> _INSTRUCTIONS TO FOLLOW_:
Retype every record exactly. Skip the images.

━━ INPUT MATERIAL

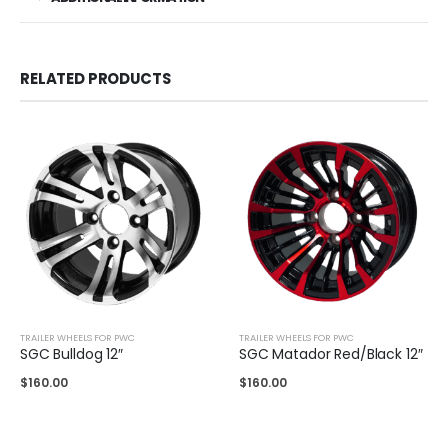
RELATED PRODUCTS
TRAILER WHEELS FOR PWC
TRAILER WHEELS FOR PWC
SGC Bulldog 12″
SGC Matador Red/Black 12″
$
160.00
$
160.00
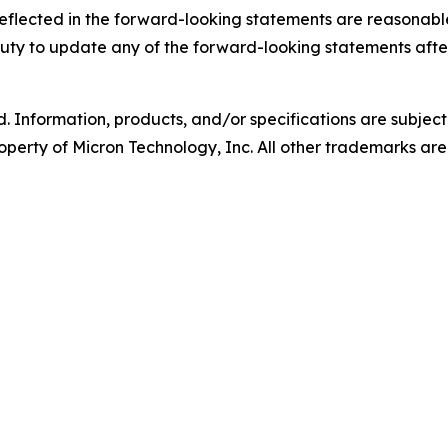
eflected in the forward-looking statements are reasonable
 duty to update any of the forward-looking statements after
d. Information, products, and/or specifications are subjec
operty of Micron Technology, Inc. All other trademarks are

━━━━

> _RESULT FOR THIS EXERCISE_:
RELATED PRODUCTS
TRAILER WHEELS FOR PWC
TRAILER WHEELS FOR PWC
SGC Bulldog 12″
SGC Matador Red/Black 12″
$
160.00
$
160.00
eflected in the forward-looking statements are reasonable
 duty to update any of the forward-looking statements after
d. Information, products, and/or specifications are subjec
operty of Micron Technology, Inc. All other trademarks are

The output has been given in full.